▶ **The task**
From the records below, copy each line in which the string "select" occurs.

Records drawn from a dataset
----------------------------------------
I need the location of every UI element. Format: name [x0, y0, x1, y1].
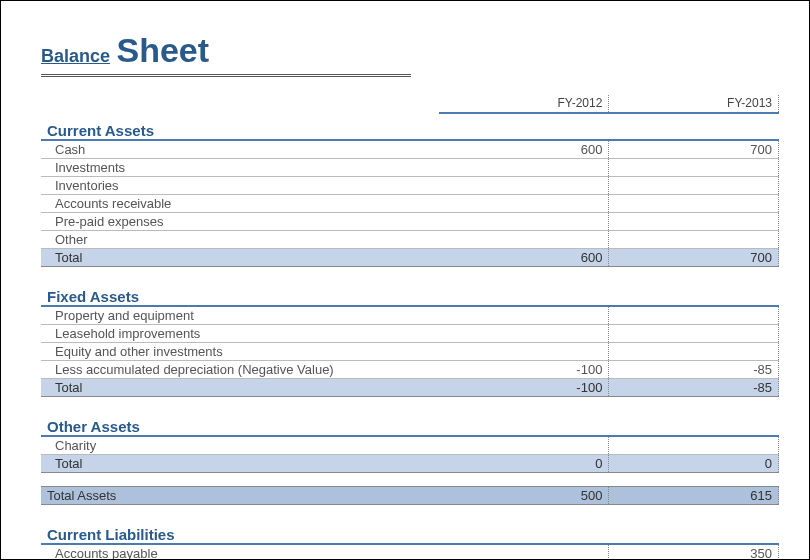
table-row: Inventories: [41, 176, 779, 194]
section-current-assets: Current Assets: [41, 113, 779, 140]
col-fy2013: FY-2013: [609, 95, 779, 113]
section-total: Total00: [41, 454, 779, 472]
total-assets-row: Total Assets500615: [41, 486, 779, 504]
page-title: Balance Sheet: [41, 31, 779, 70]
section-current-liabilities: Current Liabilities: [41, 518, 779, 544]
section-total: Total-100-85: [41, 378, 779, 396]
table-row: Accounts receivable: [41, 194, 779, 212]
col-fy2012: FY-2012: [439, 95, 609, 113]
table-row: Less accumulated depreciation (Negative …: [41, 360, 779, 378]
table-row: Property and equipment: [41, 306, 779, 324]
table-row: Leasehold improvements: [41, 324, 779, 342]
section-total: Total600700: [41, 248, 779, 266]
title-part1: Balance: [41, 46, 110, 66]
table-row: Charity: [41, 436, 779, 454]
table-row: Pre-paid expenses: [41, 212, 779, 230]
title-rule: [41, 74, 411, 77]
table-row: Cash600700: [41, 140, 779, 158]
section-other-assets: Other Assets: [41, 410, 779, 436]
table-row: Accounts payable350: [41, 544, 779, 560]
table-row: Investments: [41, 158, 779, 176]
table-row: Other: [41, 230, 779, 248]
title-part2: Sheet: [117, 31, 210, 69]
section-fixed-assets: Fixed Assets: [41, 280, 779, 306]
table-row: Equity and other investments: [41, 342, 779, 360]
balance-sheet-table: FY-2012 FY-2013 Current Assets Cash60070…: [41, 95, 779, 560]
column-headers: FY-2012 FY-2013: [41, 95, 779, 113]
----------------------------------------
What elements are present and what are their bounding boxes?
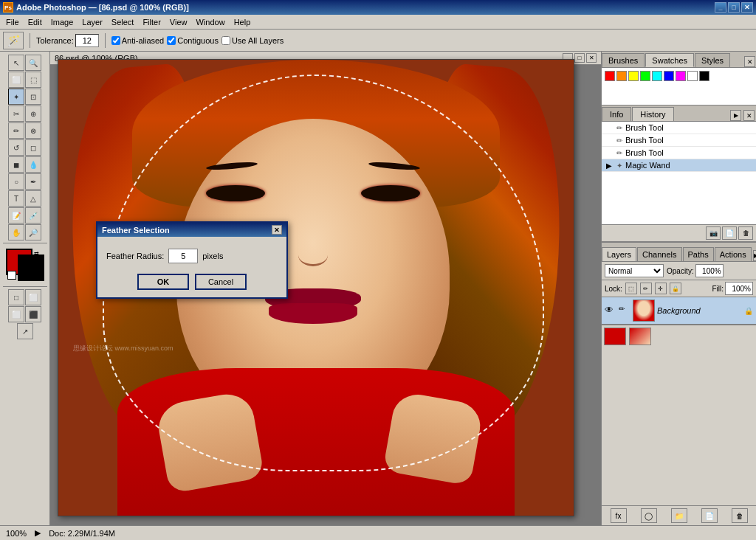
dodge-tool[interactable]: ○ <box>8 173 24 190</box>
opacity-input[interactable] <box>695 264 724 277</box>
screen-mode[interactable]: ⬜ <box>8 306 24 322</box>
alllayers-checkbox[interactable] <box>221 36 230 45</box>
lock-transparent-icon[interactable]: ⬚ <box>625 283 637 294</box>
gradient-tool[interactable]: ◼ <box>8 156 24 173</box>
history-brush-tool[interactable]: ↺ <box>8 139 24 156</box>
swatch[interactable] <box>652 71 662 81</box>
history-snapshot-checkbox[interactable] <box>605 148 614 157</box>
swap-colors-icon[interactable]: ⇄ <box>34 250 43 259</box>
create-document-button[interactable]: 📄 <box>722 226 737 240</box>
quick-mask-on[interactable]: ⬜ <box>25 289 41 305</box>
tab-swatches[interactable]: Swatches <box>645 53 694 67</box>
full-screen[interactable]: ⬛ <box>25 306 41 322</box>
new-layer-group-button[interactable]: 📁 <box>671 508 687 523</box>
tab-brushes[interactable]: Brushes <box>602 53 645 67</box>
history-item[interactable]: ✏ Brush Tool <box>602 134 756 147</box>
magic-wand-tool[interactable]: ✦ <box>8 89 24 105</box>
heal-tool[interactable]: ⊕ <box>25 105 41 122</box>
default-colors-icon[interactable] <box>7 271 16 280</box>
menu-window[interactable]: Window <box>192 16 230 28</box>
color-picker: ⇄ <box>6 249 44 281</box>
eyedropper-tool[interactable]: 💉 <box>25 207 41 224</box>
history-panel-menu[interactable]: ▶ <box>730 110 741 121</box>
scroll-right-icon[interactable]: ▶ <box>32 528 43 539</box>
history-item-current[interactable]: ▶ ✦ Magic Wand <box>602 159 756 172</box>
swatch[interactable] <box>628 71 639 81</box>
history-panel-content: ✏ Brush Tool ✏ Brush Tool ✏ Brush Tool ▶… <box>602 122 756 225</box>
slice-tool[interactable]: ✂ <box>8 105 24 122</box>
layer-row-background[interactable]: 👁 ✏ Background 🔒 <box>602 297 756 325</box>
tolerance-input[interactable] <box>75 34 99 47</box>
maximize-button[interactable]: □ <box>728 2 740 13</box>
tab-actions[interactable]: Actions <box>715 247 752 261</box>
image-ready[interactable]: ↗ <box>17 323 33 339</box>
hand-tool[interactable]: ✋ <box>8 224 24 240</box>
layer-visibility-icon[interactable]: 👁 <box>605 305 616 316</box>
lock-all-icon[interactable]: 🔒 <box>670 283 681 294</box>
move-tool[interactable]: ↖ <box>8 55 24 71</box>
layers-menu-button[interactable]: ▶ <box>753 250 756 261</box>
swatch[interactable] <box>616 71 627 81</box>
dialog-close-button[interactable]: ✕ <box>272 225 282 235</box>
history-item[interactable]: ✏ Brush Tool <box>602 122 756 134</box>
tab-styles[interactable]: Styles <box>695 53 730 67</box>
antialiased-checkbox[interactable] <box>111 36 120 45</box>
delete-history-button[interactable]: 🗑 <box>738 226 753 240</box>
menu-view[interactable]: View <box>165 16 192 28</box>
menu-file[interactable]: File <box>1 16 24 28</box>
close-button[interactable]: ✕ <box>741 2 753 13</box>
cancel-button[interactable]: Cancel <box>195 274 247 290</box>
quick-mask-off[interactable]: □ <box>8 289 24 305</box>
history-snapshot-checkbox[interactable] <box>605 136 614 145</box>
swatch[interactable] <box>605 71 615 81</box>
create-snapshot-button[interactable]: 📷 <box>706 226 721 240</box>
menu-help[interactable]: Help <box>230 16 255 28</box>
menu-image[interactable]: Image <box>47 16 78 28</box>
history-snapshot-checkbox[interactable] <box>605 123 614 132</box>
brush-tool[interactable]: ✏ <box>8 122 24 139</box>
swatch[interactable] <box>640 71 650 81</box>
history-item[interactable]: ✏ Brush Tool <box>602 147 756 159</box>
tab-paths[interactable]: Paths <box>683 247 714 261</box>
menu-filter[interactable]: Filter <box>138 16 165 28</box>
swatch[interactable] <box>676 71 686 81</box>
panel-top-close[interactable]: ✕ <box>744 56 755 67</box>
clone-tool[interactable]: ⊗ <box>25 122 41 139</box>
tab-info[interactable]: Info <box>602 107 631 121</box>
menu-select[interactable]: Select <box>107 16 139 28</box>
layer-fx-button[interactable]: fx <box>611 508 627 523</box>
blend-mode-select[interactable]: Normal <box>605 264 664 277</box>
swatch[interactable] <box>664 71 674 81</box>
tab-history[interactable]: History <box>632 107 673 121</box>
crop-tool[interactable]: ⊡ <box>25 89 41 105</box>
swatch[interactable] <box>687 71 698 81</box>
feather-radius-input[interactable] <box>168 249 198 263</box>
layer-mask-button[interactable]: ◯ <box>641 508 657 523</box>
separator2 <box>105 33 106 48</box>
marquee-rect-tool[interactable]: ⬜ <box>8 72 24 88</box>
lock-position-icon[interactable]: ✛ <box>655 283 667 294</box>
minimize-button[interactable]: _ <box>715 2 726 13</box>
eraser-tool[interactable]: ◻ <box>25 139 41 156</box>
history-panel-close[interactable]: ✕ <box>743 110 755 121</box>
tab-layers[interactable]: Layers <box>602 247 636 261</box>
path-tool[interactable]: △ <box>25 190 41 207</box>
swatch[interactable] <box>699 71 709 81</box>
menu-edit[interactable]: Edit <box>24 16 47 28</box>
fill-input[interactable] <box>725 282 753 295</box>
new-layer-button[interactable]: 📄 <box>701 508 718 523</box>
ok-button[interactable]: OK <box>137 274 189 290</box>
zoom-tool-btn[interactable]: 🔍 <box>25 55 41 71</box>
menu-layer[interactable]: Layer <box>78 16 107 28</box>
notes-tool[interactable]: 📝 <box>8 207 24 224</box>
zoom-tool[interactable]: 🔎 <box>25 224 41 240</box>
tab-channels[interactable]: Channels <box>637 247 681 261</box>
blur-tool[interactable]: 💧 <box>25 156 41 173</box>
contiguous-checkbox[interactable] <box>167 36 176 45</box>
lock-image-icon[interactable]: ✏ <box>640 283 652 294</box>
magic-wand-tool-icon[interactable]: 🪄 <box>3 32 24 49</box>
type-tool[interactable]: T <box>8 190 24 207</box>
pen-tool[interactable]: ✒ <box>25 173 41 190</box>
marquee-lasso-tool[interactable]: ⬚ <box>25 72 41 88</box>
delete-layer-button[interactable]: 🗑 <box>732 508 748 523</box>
----------------------------------------
▶ **Your response**
menu-select[interactable]: Select <box>107 16 139 28</box>
blend-mode-select[interactable]: Normal <box>605 264 664 277</box>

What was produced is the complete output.